Saved data entries:
—————

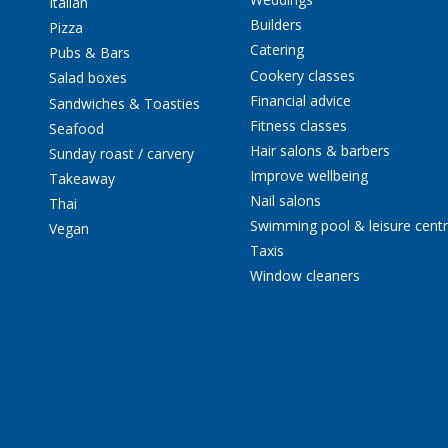
Italian
Builders
Pizza
Catering
Pubs & Bars
Cookery classes
Salad boxes
Financial advice
Sandwiches & Toasties
Fitness classes
Seafood
Hair salons & barbers
Sunday roast / carvery
Improve wellbeing
Takeaway
Nail salons
Thai
Swimming pool & leisure cent
Vegan
Taxis
Window cleaners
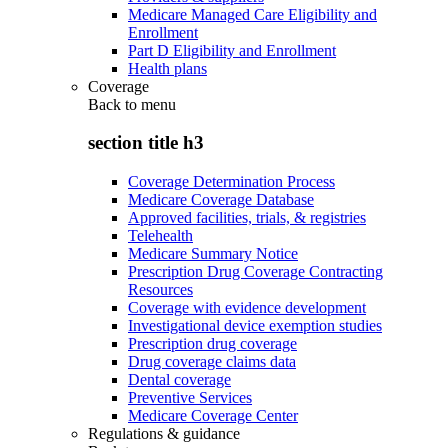
Medicare Managed Care Eligibility and
Enrollment
Part D Eligibility and Enrollment
Health plans
Coverage
Back to
menu
section title h3
Coverage Determination Process
Medicare Coverage Database
Approved facilities, trials, & registries
Telehealth
Medicare Summary Notice
Prescription Drug Coverage Contracting
Resources
Coverage with evidence development
Investigational device exemption studies
Prescription drug coverage
Drug coverage claims data
Dental coverage
Preventive Services
Medicare Coverage Center
Regulations & guidance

—————

▸ REQUIREMENT
Beginning with the line that contains "Swimming pool & leisure cent", reproduce every line through the end of the records above exactly, leaving pictures out.

▸ EXERCISE RESULT
Swimming pool & leisure cent
Vegan
Taxis
Window cleaners
Medicare Managed Care Eligibility and
Enrollment
Part D Eligibility and Enrollment
Health plans
Coverage
Back to
menu
section title h3
Coverage Determination Process
Medicare Coverage Database
Approved facilities, trials, & registries
Telehealth
Medicare Summary Notice
Prescription Drug Coverage Contracting
Resources
Coverage with evidence development
Investigational device exemption studies
Prescription drug coverage
Drug coverage claims data
Dental coverage
Preventive Services
Medicare Coverage Center
Regulations & guidance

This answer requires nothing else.